Шрифт:
Интервал:
Закладка:
— Как же вы попали во Владикавказ? — удивился Михаил.
— А меня и направили после мобилизации в Киеве во Владикавказ. Но прямых дорог тогда не было, вот я и путешествовал — Екатеринослав, Юзовка, Дон, Ростов… В Ростове в пух проигрался на бильярде этому… — Булгаков бросил быстрый взгляд на Шолохова, — …есаулу. Чтобы расплатиться, пришлось заложить в ломбарде золотую браслетку жены, которую она мне дала на счастье. Слава Богу, случайно встретил в Ростове своего двоюродного брата Константина, который выкупил женину вещь. Ну а потом Владикавказ, Грозный, Беслан, полевые госпиталя, война с чеченцами, горящие аулы. В общем, почти все, как у Лермонтова. Только я-то не Лермонтов, восточного колорита не люблю… Попал под обстрел, контузило, начал дергаться. Приехала из Киева жена. Госпиталя расформировали, как рухнул Батайский фронт, остался без работы. С той поры и пошел в литераторы, о чем теперь горько жалею. Перед уходом белых меня свалил возвратный тиф. Еле выкарабкался. Пришли красные, а мы с женой жили в той же комнате в доме владикавказского атамана, что и раньше. Очередная беспечность! Между прочим, этот наш знакомый, — Булгаков снова повернулся к Михаилу, — ну, есаул… был сыном атамана и жил с нами в одном доме. Он, как ни странно, не ушел с белыми. Скоро выяснилось, почему: он остался налаживать в городе подполье. В него, как потом выяснилось, входил даже начальник местной милиции.
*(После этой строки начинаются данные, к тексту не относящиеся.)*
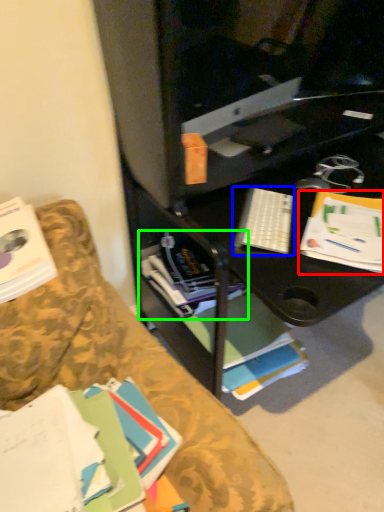 Question: Based on their relative distances, which object is nearer to paperback book (highlighted by a red box)? Choose from keyboard (highlighted by a blue box) and book (highlighted by a green box).

Choices:
 (A) keyboard
 (B) book

Answer: (A) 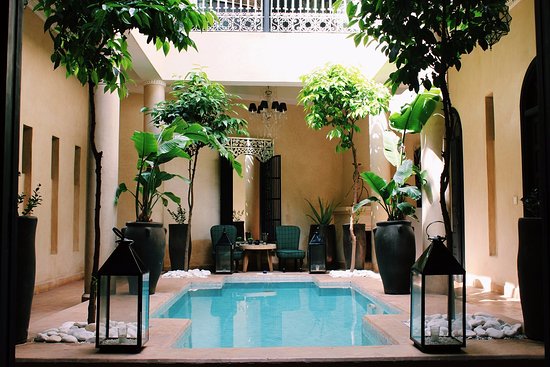 Identify the location of chandelier. (272, 105). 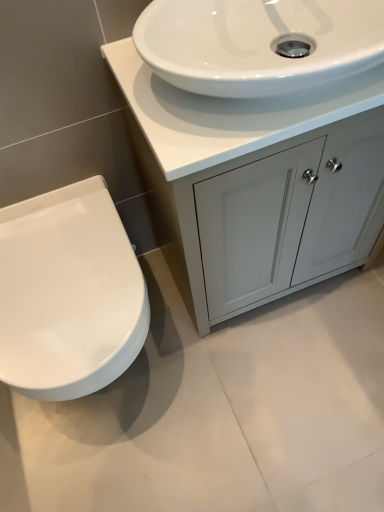 Question: Considering their positions, is white glossy sink at upper center located in front of or behind white glossy toilet at left?

Choices:
 (A) behind
 (B) front

Answer: (B)

Question: Based on their positions, is white glossy sink at upper center located to the left or right of white glossy toilet at left?

Choices:
 (A) left
 (B) right

Answer: (B)

Question: Which object is the closest to the matte white cabinet at center?

Choices:
 (A) white glossy toilet at left
 (B) white glossy sink at upper center

Answer: (B)

Question: Estimate the real-world distances between objects in this image. Which object is farther from the matte white cabinet at center?

Choices:
 (A) white glossy toilet at left
 (B) white glossy sink at upper center

Answer: (A) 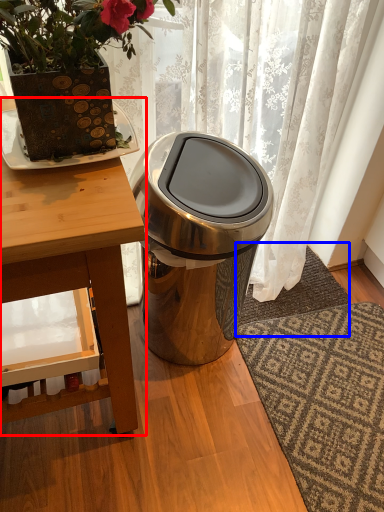 Question: Which object is closer to the camera taking this photo, table (highlighted by a red box) or doormat (highlighted by a blue box)?

Choices:
 (A) table
 (B) doormat

Answer: (A) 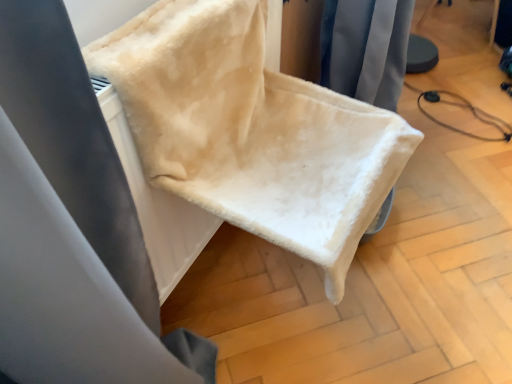 Question: Looking at their shapes, would you say beige fleece blanket at upper left is wider or thinner than white fleece blanket at center?

Choices:
 (A) thin
 (B) wide

Answer: (A)

Question: Relative to white fleece blanket at center, is beige fleece blanket at upper left in front or behind?

Choices:
 (A) behind
 (B) front

Answer: (A)

Question: Is beige fleece blanket at upper left to the left or to the right of white fleece blanket at center in the image?

Choices:
 (A) right
 (B) left

Answer: (B)

Question: In terms of height, does white fleece blanket at center look taller or shorter compared to beige fleece blanket at upper left?

Choices:
 (A) tall
 (B) short

Answer: (B)

Question: Considering the positions of point (175, 187) and point (47, 380), is point (175, 187) closer or farther from the camera than point (47, 380)?

Choices:
 (A) farther
 (B) closer

Answer: (A)

Question: Is white fleece blanket at center in front of or behind beige fleece blanket at upper left in the image?

Choices:
 (A) behind
 (B) front

Answer: (B)

Question: From a real-world perspective, is white fleece blanket at center positioned above or below beige fleece blanket at upper left?

Choices:
 (A) above
 (B) below

Answer: (A) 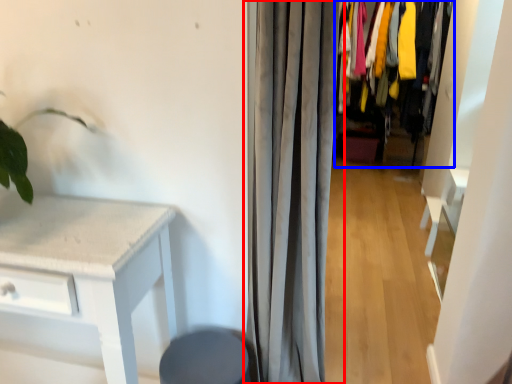 Question: Which object appears closest to the camera in this image, curtain (highlighted by a red box) or closet (highlighted by a blue box)?

Choices:
 (A) curtain
 (B) closet

Answer: (A) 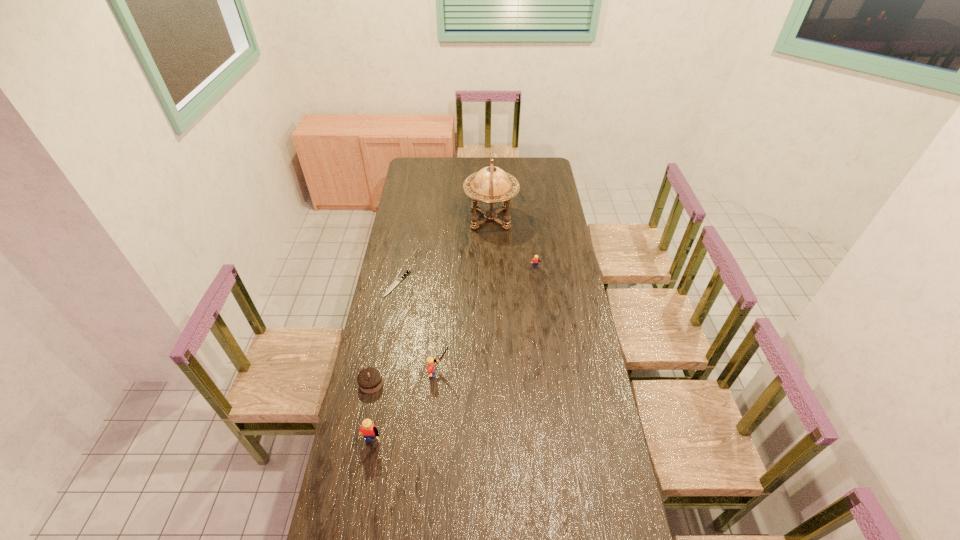 Find the location of a particular element. free space that is in between the tallest object and the nearest object is located at coordinates (431, 334).

Image resolution: width=960 pixels, height=540 pixels. In order to click on free area in between the third shortest object and the chocolate cake in this screenshot , I will do `click(453, 326)`.

The image size is (960, 540). In order to click on vacant space that's between the rightmost Lego and the nearest object in this screenshot , I will do `click(453, 359)`.

You are a GUI agent. You are given a task and a screenshot of the screen. Output one action in this format:
    pyautogui.click(x=<x>, y=<y>)
    Task: Click on the vacant space that's between the fifth tallest object and the rightmost Lego
    
    Given the screenshot: What is the action you would take?
    pyautogui.click(x=453, y=326)

This screenshot has width=960, height=540. What are the coordinates of `free spot between the rightmost Lego and the steak knife` in the screenshot? It's located at (467, 276).

Locate an element on the screen. vacant region between the farthest Lego and the third tallest object is located at coordinates (488, 321).

Where is `object that stands as the second closest to the steak knife`? The width and height of the screenshot is (960, 540). object that stands as the second closest to the steak knife is located at coordinates (430, 361).

Image resolution: width=960 pixels, height=540 pixels. I want to click on object that is the fifth nearest to the second shortest object, so click(491, 185).

Locate which Lego is the second closest to the chocolate cake. Please provide its 2D coordinates. Your answer should be formatted as a tuple, i.e. [(x, y)], where the tuple contains the x and y coordinates of a point satisfying the conditions above.

[(430, 361)]

Locate which Lego ranks third in proximity to the shortest object. Please provide its 2D coordinates. Your answer should be formatted as a tuple, i.e. [(x, y)], where the tuple contains the x and y coordinates of a point satisfying the conditions above.

[(368, 429)] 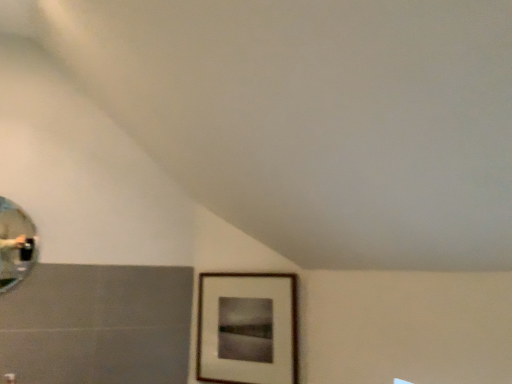 Where is `wooden picture frame at lower right`? This screenshot has width=512, height=384. wooden picture frame at lower right is located at coordinates (247, 328).

What do you see at coordinates (247, 328) in the screenshot? The image size is (512, 384). I see `wooden picture frame at lower right` at bounding box center [247, 328].

Measure the distance between shiny silver mirror at left and camera.

shiny silver mirror at left and camera are 1.88 meters apart.

This screenshot has height=384, width=512. Identify the location of shiny silver mirror at left. (15, 244).

Image resolution: width=512 pixels, height=384 pixels. What do you see at coordinates (15, 244) in the screenshot? I see `shiny silver mirror at left` at bounding box center [15, 244].

Where is `wooden picture frame at lower right`? This screenshot has width=512, height=384. wooden picture frame at lower right is located at coordinates (247, 328).

Between shiny silver mirror at left and wooden picture frame at lower right, which one appears on the right side from the viewer's perspective?

wooden picture frame at lower right is more to the right.

Is the position of shiny silver mirror at left more distant than that of wooden picture frame at lower right?

No, shiny silver mirror at left is closer to the viewer.

Is point (14, 230) more distant than point (279, 290)?

That is False.

Looking at this image, from the image's perspective, does shiny silver mirror at left appear lower than wooden picture frame at lower right?

Incorrect, from the image's perspective, shiny silver mirror at left is higher than wooden picture frame at lower right.

From a real-world perspective, is shiny silver mirror at left on top of wooden picture frame at lower right?

Yes, from a real-world perspective, shiny silver mirror at left is on top of wooden picture frame at lower right.

Looking at their sizes, would you say shiny silver mirror at left is wider or thinner than wooden picture frame at lower right?

Considering their sizes, shiny silver mirror at left looks slimmer than wooden picture frame at lower right.

Between shiny silver mirror at left and wooden picture frame at lower right, which one has more height?

wooden picture frame at lower right.

Does shiny silver mirror at left have a larger size compared to wooden picture frame at lower right?

No.

Would you say wooden picture frame at lower right is part of shiny silver mirror at left's contents?

No, wooden picture frame at lower right is not inside shiny silver mirror at left.

Is there a large distance between shiny silver mirror at left and wooden picture frame at lower right?

They are positioned close to each other.

Is shiny silver mirror at left looking in the opposite direction of wooden picture frame at lower right?

That's not correct — shiny silver mirror at left is not looking away from wooden picture frame at lower right.

What's the angular difference between shiny silver mirror at left and wooden picture frame at lower right's facing directions?

The angle between the facing direction of shiny silver mirror at left and the facing direction of wooden picture frame at lower right is 49.2 degrees.

How much distance is there between shiny silver mirror at left and wooden picture frame at lower right?

They are 39.35 inches apart.

Find the location of `picture frame below the shiny silver mirror at left (from a real-world perspective)`. picture frame below the shiny silver mirror at left (from a real-world perspective) is located at coordinates (247, 328).

Does wooden picture frame at lower right appear on the right side of shiny silver mirror at left?

Indeed, wooden picture frame at lower right is positioned on the right side of shiny silver mirror at left.

Does wooden picture frame at lower right lie in front of shiny silver mirror at left?

No.

Is point (246, 290) closer or farther from the camera than point (2, 241)?

Point (246, 290) appears to be farther away from the viewer than point (2, 241).

In the scene shown: From the image's perspective, which one is positioned lower, wooden picture frame at lower right or shiny silver mirror at left?

wooden picture frame at lower right appears lower in the image.

From a real-world perspective, who is located higher, wooden picture frame at lower right or shiny silver mirror at left?

shiny silver mirror at left, from a real-world perspective.

In terms of width, does wooden picture frame at lower right look wider or thinner when compared to shiny silver mirror at left?

wooden picture frame at lower right is wider than shiny silver mirror at left.

Considering the relative sizes of wooden picture frame at lower right and shiny silver mirror at left in the image provided, is wooden picture frame at lower right shorter than shiny silver mirror at left?

No, wooden picture frame at lower right is not shorter than shiny silver mirror at left.

Based on their sizes in the image, would you say wooden picture frame at lower right is bigger or smaller than shiny silver mirror at left?

Considering their sizes, wooden picture frame at lower right takes up more space than shiny silver mirror at left.

Looking at this image, is wooden picture frame at lower right spatially inside shiny silver mirror at left, or outside of it?

wooden picture frame at lower right is not enclosed by shiny silver mirror at left.

Based on the photo, are wooden picture frame at lower right and shiny silver mirror at left located far from each other?

No, there isn't a large distance between wooden picture frame at lower right and shiny silver mirror at left.

Is wooden picture frame at lower right looking in the opposite direction of shiny silver mirror at left?

wooden picture frame at lower right is not turned away from shiny silver mirror at left.

Can you tell me how much wooden picture frame at lower right and shiny silver mirror at left differ in facing direction?

The facing directions of wooden picture frame at lower right and shiny silver mirror at left are 49.2 degrees apart.

The image size is (512, 384). I want to click on mirror that appears above the wooden picture frame at lower right (from the image's perspective), so pos(15,244).

The height and width of the screenshot is (384, 512). What are the coordinates of `mirror on the left of wooden picture frame at lower right` in the screenshot? It's located at (15, 244).

Image resolution: width=512 pixels, height=384 pixels. Identify the location of picture frame located behind the shiny silver mirror at left. (247, 328). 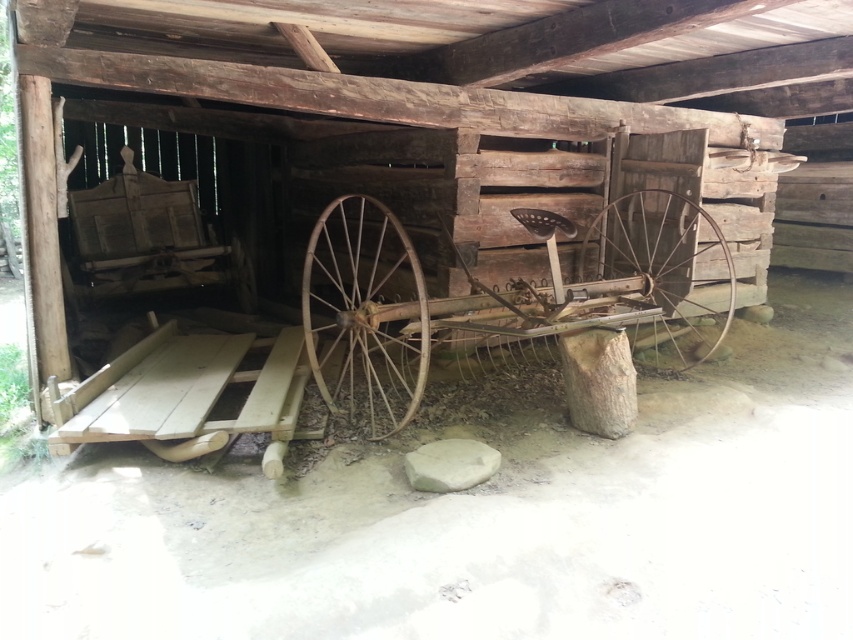 Which is in front, point (674, 216) or point (386, 269)?

Point (674, 216) is more forward.

Does rusty metal cart at center appear on the left side of rusty metal wagon wheel at center?

In fact, rusty metal cart at center is to the right of rusty metal wagon wheel at center.

Who is more forward, (345, 401) or (347, 346)?

Point (345, 401)

This screenshot has width=853, height=640. I want to click on rusty metal cart at center, so click(x=502, y=301).

Is rusty metal cart at center positioned behind rusty metal wheel at center?

That is False.

This screenshot has height=640, width=853. What do you see at coordinates (502, 301) in the screenshot?
I see `rusty metal cart at center` at bounding box center [502, 301].

You are a GUI agent. You are given a task and a screenshot of the screen. Output one action in this format:
    pyautogui.click(x=<x>, y=<y>)
    Task: Click on the rusty metal cart at center
    This screenshot has height=640, width=853.
    Given the screenshot: What is the action you would take?
    pyautogui.click(x=502, y=301)

I want to click on rusty metal cart at center, so click(502, 301).

Can you confirm if rusty metal wagon wheel at center is shorter than rusty metal wheel at center?

Incorrect, rusty metal wagon wheel at center's height does not fall short of rusty metal wheel at center's.

Who is higher up, rusty metal wagon wheel at center or rusty metal wheel at center?

Positioned higher is rusty metal wagon wheel at center.

Find the location of a particular element. The width and height of the screenshot is (853, 640). rusty metal wagon wheel at center is located at coordinates (364, 316). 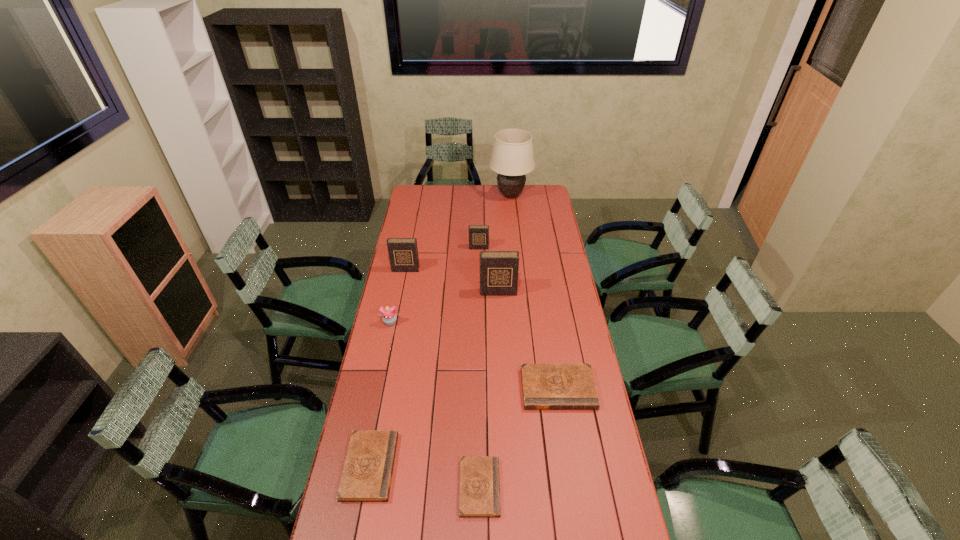 The height and width of the screenshot is (540, 960). In order to click on vacant space at the left edge of the desktop in this screenshot , I will do `click(392, 366)`.

The height and width of the screenshot is (540, 960). I want to click on free space at the right edge, so [577, 349].

Locate an element on the screen. The image size is (960, 540). blank region between the farthest brown diary and the smallest brown diary is located at coordinates (518, 437).

The width and height of the screenshot is (960, 540). I want to click on free space between the fifth nearest object and the farthest object, so click(504, 244).

Locate an element on the screen. vacant space that's between the seventh nearest object and the third nearest diary is located at coordinates (518, 318).

Image resolution: width=960 pixels, height=540 pixels. Find the location of `free space between the nearest dark diary and the shortest object`. free space between the nearest dark diary and the shortest object is located at coordinates (489, 389).

This screenshot has width=960, height=540. Identify the location of free spot between the smallest brown diary and the second smallest brown diary. (424, 477).

Identify the location of free point between the leftmost brown diary and the seventh shortest object. (434, 379).

At what (x,y) coordinates should I click in order to perform the action: click on vacant area that lies between the second brown diary from left to right and the second shortest object. Please return your answer as a coordinate pair (x, y). The width and height of the screenshot is (960, 540). Looking at the image, I should click on (424, 477).

Locate an element on the screen. The width and height of the screenshot is (960, 540). vacant region between the sixth tallest object and the farthest object is located at coordinates (535, 292). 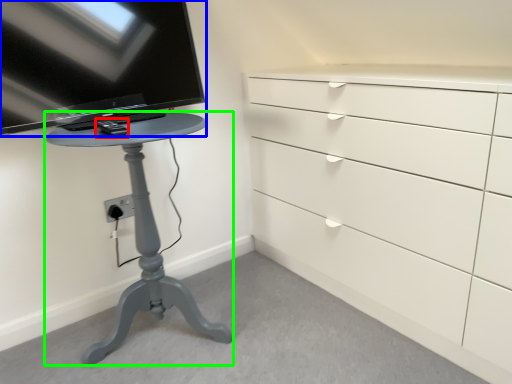 Question: Based on their relative distances, which object is farther from equipment (highlighted by a red box)? Choose from television (highlighted by a blue box) and furniture (highlighted by a green box).

Choices:
 (A) television
 (B) furniture

Answer: (B)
Этот есаул, не к ночи будь помянут, приударял за моей женой и, представьте, предложил ей войти в их организацию. А она, в свою очередь, должна была вовлечь меня. Обращаться прямо ко мне есаул, видимо, не решался, помня, что я был свидетелем его омерзительного поступка. Жена моя, естественно, испугалась и отказалась. Есаул не стал настаивать или угрожать, но на этом не угомонился. Ему, очевидно, в каких-то целях до зарезу были нужны в подполье молодые женщины. Он предложил стать членом организации своей любовнице, медицинской сестре, думая, что тут уж заминки не будет. А она пошла и рассказала обо всем в Чека. На той поре и пришел конец есаулу…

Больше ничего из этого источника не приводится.